We are also exploring whether COSELA has the potential to improve antitumor efficacy through a combination of factors: one, through the protection of the immune system, allowing it to function after chemotherapy; and two, by enhancing anti-tumor immune response by increasing the ratio of effector CD8-positive T-cells to immunosuppressive T-regulatory cells, which is important to immune priming, by directly activating CD8-positive T-cells to improve T-cell-mediated response and by increasing clonal expansion of T-cells. In addition, COSELA may increase the patient's ability to receive a longer duration of chemotherapy, and as such, can also contribute to improving antitumor efficacy. COSELA appears to activate a T-cell mediated immune response with clinical evidence of improved antitumor efficacy when the tumor is immune responsive. This benefit was shown in the clinical data from the triple-negative breast cancer Phase II trial, which we presented in December at the 2020 San Antonio Breast Cancer Symposium and was previously published in the Lancet Oncology. This randomized open-label Phase II trial of COSELA in combination with gemcitabine and carboplatin, a current standard of care for metastatic triple-negative breast cancer, enrolled 102 patients who had received up to two prior chemotherapy regimens for locally recurrent or metastatic triple-negative breast cancer. In this 3-arm trial, all three groups received a chemotherapy regimen of gemcitabine and carboplatin. Patients are randomized to receive either gemcarbo only in group 1. Gemcarbo plus COSELA administered on the day of chemotherapy, Group II for Gemcarbo plus COSELA administered the day prior to and the day of chemotherapy, Group III. The survival results were pretty remarkable and compared to Gemcarbo alone, overall survival was significantly improved in both COSELA arms.

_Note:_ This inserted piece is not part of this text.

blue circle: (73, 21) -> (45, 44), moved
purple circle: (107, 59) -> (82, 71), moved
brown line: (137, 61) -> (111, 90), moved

And importantly, patients with both PD-L1 positive and PD-L1 negative tumors treated with COSELA prior to their Gemcarbo, demonstrated improvement in OS compared to patients receiving Gemcarbo alone with the PD-L1 positive subset achieving statistically significant improvement. We will initiate a registrational trial in patients with metastatic triple-negative breast cancer in the first half of this year to evaluate COSELA in combination with the chemotherapy regimen of Gemcarbo in two separate cohorts. As first-line treatment in 170 patients who are filed checkpoint inhibitor treatment naive and as second-line treatment in 80 patients whose disease has progressed following prior checkpoint inhibitors. Both cohorts are adequately and independently powered and we will provide more information on trial design when we announce initiation of this trial. Another thing we have learned is that the best place to see the bioprotection benefit I discussed earlier is in chemotherapeutic regimens that require administration of chemotherapy on multiple days in a row. That leads us to our approximately 300-patient registrational trial in colorectal cancer, which began enrolling patients in January. In this trial, patients received Folfox Erie and bevacizumab, the most efficacious chemo regimen in colorectal cancer, but also the most myelosuppressive. Patients receiving [Indecipherable] are administered irinotecan, oxaliplatin and bevacizumab on day one and then a continuous infusion of 5-FU over 48 hours starting on day 1. After 12 2-week induction cycles with all chemotherapy agents, 5-FU and bevacizumab are continued in maintenance until disease progression. Patients will receive COSELA or placebo prior to chemotherapy on day one and again on day two during the 5-FU infusion with every cycle during induction and maintenance.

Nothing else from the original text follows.